=== Begin Enclosure ===
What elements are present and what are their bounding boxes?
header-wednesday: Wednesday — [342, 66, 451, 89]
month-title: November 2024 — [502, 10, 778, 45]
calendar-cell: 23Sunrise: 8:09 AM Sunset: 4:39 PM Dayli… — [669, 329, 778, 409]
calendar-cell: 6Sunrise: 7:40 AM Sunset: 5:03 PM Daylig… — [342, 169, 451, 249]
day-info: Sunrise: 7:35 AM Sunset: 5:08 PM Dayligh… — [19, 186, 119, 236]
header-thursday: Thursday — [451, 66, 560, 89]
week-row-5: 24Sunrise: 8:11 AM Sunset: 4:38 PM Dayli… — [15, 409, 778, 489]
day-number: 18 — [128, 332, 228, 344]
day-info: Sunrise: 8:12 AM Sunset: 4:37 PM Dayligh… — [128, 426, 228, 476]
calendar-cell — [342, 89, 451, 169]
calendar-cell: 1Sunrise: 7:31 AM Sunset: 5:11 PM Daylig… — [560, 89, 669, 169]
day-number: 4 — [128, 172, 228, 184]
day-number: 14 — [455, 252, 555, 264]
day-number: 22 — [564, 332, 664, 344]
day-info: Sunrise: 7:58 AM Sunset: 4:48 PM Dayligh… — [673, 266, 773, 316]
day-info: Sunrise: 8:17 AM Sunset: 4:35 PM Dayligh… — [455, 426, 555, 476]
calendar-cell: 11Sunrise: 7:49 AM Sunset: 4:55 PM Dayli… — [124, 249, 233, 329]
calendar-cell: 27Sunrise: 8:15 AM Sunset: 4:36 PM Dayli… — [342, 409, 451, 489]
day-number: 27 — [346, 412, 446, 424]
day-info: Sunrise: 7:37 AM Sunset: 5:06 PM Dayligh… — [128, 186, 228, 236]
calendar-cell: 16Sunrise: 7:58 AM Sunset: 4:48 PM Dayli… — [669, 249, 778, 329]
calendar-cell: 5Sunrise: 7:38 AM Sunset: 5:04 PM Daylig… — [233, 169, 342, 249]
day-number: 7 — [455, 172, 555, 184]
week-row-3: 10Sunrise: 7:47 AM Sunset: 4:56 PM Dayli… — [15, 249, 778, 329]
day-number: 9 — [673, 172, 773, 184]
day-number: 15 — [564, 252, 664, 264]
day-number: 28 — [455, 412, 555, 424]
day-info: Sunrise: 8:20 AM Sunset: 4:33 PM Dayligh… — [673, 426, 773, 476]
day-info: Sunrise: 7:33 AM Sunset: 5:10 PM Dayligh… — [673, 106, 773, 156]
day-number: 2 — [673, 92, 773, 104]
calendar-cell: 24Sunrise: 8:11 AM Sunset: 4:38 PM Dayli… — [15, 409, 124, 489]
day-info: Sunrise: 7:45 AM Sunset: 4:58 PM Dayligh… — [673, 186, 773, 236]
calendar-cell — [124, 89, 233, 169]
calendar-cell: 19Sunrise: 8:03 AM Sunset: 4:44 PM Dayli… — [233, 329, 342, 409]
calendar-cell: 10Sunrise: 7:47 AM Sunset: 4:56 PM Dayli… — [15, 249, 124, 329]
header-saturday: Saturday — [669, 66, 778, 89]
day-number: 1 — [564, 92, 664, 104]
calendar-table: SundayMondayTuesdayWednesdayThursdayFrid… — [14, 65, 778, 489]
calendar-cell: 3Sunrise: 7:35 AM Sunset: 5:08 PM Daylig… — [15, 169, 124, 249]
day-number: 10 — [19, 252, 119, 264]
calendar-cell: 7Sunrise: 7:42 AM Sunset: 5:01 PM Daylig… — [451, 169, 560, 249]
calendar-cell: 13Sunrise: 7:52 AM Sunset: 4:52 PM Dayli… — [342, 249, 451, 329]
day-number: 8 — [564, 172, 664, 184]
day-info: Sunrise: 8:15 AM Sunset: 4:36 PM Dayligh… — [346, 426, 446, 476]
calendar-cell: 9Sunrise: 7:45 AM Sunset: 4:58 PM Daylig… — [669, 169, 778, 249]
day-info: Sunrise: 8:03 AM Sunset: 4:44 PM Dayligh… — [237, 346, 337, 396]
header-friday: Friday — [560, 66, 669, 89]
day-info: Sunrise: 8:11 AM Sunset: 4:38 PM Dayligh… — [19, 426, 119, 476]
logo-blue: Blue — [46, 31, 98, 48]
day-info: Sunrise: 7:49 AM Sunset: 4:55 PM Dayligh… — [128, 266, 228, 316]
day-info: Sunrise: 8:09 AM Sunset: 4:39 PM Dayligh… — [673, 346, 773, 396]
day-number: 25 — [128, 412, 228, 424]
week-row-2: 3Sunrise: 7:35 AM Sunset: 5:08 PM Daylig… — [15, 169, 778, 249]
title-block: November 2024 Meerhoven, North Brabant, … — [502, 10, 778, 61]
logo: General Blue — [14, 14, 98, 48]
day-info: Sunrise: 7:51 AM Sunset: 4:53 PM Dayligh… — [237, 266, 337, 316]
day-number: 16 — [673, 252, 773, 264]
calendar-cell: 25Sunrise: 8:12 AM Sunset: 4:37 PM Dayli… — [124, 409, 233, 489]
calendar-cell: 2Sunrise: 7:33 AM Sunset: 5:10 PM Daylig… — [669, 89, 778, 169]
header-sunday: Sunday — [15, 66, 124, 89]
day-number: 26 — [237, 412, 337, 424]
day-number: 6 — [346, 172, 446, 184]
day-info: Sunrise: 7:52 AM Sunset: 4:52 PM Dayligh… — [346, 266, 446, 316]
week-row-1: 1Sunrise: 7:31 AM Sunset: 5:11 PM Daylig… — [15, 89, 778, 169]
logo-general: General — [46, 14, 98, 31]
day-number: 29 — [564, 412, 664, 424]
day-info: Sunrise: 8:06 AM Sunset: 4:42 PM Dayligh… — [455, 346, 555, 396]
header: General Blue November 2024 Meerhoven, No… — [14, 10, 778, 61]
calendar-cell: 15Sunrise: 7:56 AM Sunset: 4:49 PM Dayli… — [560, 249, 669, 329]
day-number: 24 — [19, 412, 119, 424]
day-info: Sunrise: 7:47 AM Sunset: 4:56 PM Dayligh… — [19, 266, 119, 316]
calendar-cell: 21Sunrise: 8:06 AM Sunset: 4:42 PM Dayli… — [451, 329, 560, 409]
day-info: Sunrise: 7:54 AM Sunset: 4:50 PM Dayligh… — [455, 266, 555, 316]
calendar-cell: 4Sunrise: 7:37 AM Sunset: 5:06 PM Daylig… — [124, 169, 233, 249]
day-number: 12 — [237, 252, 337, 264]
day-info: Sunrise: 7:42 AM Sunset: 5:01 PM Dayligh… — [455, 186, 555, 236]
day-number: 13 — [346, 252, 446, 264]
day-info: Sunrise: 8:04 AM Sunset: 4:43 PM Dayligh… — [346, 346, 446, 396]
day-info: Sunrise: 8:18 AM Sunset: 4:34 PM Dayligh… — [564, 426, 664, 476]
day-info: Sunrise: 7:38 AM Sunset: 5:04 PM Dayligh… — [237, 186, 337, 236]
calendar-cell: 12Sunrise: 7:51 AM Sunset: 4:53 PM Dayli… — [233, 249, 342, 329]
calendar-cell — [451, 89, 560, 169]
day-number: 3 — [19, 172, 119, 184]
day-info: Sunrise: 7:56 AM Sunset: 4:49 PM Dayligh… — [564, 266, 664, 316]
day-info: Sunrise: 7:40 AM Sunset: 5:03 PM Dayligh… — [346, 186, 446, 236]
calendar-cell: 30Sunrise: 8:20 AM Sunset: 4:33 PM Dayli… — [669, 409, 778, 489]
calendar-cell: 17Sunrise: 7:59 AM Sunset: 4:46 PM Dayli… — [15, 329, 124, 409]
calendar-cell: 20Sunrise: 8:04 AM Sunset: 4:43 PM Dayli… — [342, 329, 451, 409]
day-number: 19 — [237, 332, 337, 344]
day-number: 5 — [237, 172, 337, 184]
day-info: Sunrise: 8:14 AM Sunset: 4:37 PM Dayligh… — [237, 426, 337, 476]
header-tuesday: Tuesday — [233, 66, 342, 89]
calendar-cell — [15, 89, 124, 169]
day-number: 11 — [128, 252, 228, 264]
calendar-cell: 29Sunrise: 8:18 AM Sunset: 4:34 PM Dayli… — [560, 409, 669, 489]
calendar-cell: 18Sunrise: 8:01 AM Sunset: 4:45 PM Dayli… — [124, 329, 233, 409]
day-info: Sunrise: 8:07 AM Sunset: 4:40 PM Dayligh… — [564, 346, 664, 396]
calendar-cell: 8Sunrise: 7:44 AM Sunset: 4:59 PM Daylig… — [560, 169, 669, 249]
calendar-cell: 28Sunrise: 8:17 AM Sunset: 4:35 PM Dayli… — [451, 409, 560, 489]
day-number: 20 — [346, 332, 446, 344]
=== End Enclosure ===
**Work item**
Copy, from the data above, every line where the word "November" appears.

**Response**
month-title: November 2024 — [502, 10, 778, 45]
title-block: November 2024 Meerhoven, North Brabant, … — [502, 10, 778, 61]
header: General Blue November 2024 Meerhoven, No… — [14, 10, 778, 61]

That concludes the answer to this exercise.